2. Keep property costs under control

After staff costs, property expenses are an agency's biggest outlay. Carder encourages PR agencies to opt for frugal, simple premises to start with and ensure property costs are kept to a minimum even when they expand. 'There is no need to have a Soho address. Keep an eye on property prices in other locations when choosing an office,' says Carder.

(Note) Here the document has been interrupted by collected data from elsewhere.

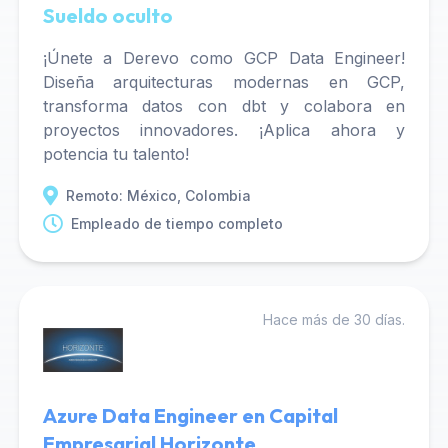
Sueldo oculto
¡Únete a Derevo como GCP Data Engineer!
Diseña arquitecturas modernas en GCP,
transforma datos con dbt y colabora en
proyectos innovadores. ¡Aplica ahora y
potencia tu talento!
Remoto: México, Colombia
Empleado de tiempo completo
Hace más de 30 días.
Azure Data Engineer en Capital
Empresarial Horizonte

3. Analyse your time sheets

Carder says looking closely at the time spent working for clients and projects gives a valuable insight into the profitability of the work. 'This is the golden rule that accountants will say, that time sheets are not just to bill clients, they offer so much more,' she advises. 'They can tell where exactly one is over-servicing, for example.'

4. Keep staff happy

Agencies need to invest in staff training and offer incentives even during lean economic times. Good staff retention will please clients and reduce recruitment costs. Margot Raggett, founder of PR business consultancy Naked Emperor, recommends using senior staff to run training internally. Former Lexis CEO Raggett says during an economic downturn at her former agency prizes were awarded for the best creative ideas. 'The winner also got to own a quite hideous Hawaiian shirt for the next month, which instilled an amusing sense of horrified pride in the winner,' she adds.

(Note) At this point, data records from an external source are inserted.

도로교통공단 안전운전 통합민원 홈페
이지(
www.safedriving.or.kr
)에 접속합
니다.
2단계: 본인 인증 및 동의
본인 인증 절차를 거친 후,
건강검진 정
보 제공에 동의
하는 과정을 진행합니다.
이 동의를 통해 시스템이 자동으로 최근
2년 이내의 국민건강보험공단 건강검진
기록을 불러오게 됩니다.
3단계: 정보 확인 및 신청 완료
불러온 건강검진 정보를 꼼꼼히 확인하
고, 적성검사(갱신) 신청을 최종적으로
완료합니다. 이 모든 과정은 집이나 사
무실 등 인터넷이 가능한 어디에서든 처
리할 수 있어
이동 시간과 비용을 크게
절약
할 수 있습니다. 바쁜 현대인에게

5. Be confident in pricing and negotiation

Raggett says even during tough financial times agencies need to ensure they do not 'give away margins in the hope that things will improve when the upturn comes because it is in the nature of clients to always negotiate down, not up'. She adds: 'If one has a great product and great people, then clients will pay for that quality.'


Launch Group founder Johnny Pitt concedes the dotcom bust of 2001 may not have been the easiest time to set up a PR agency, but he was convinced his business model, focusing on projects rather than retainers, would see him through.

'We were not looking to tie clients into long retainers and this appealed to comms directors, who were looking closely at budgets,' says Pitt, who was previously new business director at Biss Lancaster.

Starting on his own and working from home, he spent much of his first year with 'an A-Z of marketing managers and calling every one'. Within his first year he achieved a fee income of £160,000, moved to a small office in Islington and took on four freelancers, who soon became permanent staff. Launch was ranked 110th in last year's PRWeek's Top 150, with a fee income of £1,481,000, a 26-strong team and 66 clients, all paying on a project basis.

A key factor for Pitt in setting up during recession has been ensuring staff training and development investment is maintained and 'acting like a big agency even when you are small'.

'Even when it was just four of us, we had external training investment, pension plans and health schemes, and an annual away day,' he says.


Frank PR chairman Graham Goodkind says setting up in a recession presents a number of significant obstacles. With twins on the way, a house move and an industry ravaged by the dotcom crash, the former Lynne Franks PR MD had more than his fair share of headaches when he launched Frank PR in 2000.

Crucial to the success of the agency, which was partly bankrolled by the sale of Goodkind's own dotcom business before the crash, was keeping what he calls 'pillows' to a minimum.

He explains: 'In affluent times, some agencies can spend a lot on what I call pillows - things that make them feel comfortable, such as nice artwork and a bit more on premises. But do they ultimately help the business?'

Property costs were kept to a minimum during its first year by agreeing a deal with a client to use their office space in exchange for PR support.

During its first year, Frank PR gradually became an eight-strong team with 12 clients and a fee income of £650,000.

Now part of Australian marcoms firm the Photon Group, the agency was ranked 29th in last year's PRWeek Top 150, had a 2010 fee income of £6.8m, 60 staff and 176 clients.